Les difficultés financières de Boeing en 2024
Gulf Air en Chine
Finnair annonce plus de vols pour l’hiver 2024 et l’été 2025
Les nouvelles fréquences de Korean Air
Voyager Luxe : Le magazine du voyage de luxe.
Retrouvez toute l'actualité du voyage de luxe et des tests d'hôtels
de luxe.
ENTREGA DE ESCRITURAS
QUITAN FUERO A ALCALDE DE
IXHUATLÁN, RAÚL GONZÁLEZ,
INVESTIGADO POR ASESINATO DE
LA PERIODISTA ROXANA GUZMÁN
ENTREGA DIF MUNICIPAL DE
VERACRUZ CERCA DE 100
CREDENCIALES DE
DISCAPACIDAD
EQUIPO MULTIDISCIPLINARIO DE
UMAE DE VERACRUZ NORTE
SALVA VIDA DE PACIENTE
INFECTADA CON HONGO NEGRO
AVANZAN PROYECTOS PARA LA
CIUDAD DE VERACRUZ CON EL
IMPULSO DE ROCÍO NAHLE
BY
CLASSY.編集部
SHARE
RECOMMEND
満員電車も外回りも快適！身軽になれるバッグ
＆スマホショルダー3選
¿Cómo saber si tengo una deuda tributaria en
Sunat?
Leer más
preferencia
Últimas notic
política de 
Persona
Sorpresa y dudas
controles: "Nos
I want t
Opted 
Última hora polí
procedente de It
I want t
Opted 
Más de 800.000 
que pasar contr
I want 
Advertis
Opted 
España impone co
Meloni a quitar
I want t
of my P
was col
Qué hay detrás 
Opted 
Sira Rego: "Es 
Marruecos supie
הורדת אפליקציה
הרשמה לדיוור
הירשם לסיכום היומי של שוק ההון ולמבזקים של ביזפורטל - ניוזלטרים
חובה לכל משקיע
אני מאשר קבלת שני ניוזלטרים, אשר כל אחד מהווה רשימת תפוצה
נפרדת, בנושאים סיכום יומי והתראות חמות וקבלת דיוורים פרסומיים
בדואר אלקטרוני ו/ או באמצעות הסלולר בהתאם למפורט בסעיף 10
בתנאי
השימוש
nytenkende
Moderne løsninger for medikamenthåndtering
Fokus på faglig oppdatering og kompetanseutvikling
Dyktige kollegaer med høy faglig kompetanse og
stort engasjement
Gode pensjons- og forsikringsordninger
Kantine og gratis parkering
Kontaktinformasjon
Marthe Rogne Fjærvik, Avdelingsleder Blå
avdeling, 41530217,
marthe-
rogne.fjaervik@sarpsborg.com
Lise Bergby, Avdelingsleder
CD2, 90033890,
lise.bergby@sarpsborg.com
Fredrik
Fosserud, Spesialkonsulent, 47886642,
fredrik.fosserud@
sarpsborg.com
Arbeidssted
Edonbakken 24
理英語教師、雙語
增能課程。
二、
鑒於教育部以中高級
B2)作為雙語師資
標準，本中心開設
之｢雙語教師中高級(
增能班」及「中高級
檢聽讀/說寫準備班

————————

_What is required_.
From the entries above, collect every line with the string "VERACRUZ" in it.

_Exercise answer_.
VERACRUZ CERCA DE 100
UMAE DE VERACRUZ NORTE
CIUDAD DE VERACRUZ CON EL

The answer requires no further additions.